We are working on malaria drug discovery. In an attempt to understand the mode of action of epigenetic inhibitors active against Plasmodium falciparum, we culture the parasite under drug pressure to induce drug resistance, along with a control treated in the same conditions with the solvent only. We then clone resistant and control parasite lines and sequence their genomes to compare them to try to understand which gene is responsible for the resistance and thus may constitute the inhibitor's target (through SNPs, amplification of gene copies).

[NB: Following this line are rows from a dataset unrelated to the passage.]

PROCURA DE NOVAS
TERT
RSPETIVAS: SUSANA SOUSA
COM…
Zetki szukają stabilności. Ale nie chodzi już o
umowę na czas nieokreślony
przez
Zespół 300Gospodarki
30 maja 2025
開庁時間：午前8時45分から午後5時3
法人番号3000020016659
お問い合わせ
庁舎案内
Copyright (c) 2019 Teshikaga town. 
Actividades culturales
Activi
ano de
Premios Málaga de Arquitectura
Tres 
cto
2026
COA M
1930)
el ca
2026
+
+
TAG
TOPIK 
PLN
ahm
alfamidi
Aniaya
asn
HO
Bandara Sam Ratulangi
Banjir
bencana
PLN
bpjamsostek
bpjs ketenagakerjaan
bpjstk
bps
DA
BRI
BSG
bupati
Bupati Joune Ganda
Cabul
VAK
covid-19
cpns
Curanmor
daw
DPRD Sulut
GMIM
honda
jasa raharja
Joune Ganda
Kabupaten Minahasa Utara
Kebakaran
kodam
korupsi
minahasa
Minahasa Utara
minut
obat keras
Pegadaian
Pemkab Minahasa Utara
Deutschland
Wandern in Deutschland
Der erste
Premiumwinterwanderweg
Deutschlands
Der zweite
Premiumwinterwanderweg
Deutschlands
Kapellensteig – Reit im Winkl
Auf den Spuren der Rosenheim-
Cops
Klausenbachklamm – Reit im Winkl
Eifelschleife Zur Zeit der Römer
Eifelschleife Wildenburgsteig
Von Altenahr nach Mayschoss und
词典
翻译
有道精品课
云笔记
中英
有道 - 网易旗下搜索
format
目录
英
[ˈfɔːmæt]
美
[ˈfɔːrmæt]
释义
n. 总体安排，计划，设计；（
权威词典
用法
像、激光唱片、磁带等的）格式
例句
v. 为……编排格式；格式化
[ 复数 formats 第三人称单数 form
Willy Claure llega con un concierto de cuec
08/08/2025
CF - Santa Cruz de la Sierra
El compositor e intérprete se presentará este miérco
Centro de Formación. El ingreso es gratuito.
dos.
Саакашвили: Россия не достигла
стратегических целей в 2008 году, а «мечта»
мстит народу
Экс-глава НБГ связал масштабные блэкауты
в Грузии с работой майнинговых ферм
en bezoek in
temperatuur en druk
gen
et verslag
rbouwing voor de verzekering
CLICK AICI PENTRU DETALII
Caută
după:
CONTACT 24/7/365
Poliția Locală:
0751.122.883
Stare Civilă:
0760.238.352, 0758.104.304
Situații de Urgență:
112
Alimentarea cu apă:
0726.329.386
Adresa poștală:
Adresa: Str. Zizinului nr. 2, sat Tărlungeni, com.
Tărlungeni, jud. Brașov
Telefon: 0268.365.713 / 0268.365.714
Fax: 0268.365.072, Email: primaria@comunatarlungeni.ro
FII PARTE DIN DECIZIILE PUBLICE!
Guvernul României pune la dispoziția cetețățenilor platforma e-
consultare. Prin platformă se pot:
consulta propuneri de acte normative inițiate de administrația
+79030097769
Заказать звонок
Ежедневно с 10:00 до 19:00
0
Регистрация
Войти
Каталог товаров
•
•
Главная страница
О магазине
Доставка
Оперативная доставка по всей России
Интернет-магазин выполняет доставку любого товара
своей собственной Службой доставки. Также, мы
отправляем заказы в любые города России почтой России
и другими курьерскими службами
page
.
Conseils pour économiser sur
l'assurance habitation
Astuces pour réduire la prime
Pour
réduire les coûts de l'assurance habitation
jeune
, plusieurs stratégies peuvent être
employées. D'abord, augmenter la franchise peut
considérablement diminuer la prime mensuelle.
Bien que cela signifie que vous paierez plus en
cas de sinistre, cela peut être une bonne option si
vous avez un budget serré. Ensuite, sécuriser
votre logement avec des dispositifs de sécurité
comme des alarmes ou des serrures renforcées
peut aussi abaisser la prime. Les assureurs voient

Malaria remains a major problem in many tropical countries with Plasmodium falciparum accounting for up to 1 million deaths, primarily in infants and children residing in endemic areas of sub-Saharan Africa. P. vivax, the other important species for human malaria is geographically more widespread and causes 80-100 million cases of malaria each year. All the pathology related to malaria is attributed to the blood stage of the parasite life cycle during which Plasmodium merozoites invade and multiply within host erythrocytes. We are interested in understanding the process of RBC invasion by malaria parasites at the molecular level with the goal of blocking their interaction with antibodies to inhibit invasion and kill the parasite. The first generation of recombinant blood stage malaria vaccine candidates based on antigens such as the merozoite surface protein (MSP1) and apical merozoite antigen-1 (AMA01) have been tested in field trials and failed to provide any efficacy against P. falciparum malaria. There is thus an urgent need to identify novel parasite antigens that play a role in invasion and can serve as vaccine candidates that elicit strong antibody responses that block blood stage parasite growth. In this project, we propose to mine the P. falciparum and P. vivax genome databases using bio-informatic tools to identify potential, novel blood stage invasion related parasite antigens that can serve as potential candidates for blood stage malara vaccines. Criteria such as expression profile, presence of conserved domains in orthologs from related plasmodium species, limited polymorphisms in field isolates, interaction with other invasion related proteins and localization to apical organelles or merozoite surface will be used to interrogate P. falciparum and P. vivax genome sequence data and identify potential invasion related antigens that will be selected for validation as vaccine candidates for malaria.

In this project, we aim to identify P. vivax ligands involved in host cell invasion and understand how P. vivax has gained the capacity to infect reticulocytes from Duffy-negative individuals. Our strategy will be based on a 2-step approach by taking full advantage of next-generation sequencing and functional biological analysis (including in vitro invasion assays and infection in humanized mice) and by availing our access to P. vivax isolates from both Duffy-negative and Duffy-positive vivax malaria patients in Madagascar. This strategy should explore and charactere the full repertoire of parasite ligands involved in invasion of human reticulocytes in Malagasy malaria endemic settings where two human populations with distinct Duffy blood group phenotypes (Duffy-negative and Duffy-positive) are frequently exposed to P. vivax. The main objectives of this project are to uncover the molecular basis for the ability of P. vivax to infect reticulocytes from Duffy-positive and Duffy-negative individuals by identifying and defining the role of parasite ligands (including erythrocyte binding proteins (PvEBPs) and reticulocyte binding proteins (PvRBPs)) in mediating invasion and explore the feasibility of targeting combinations of P. vivax invasion related proteins with antibodies to block invasion with high efficiency.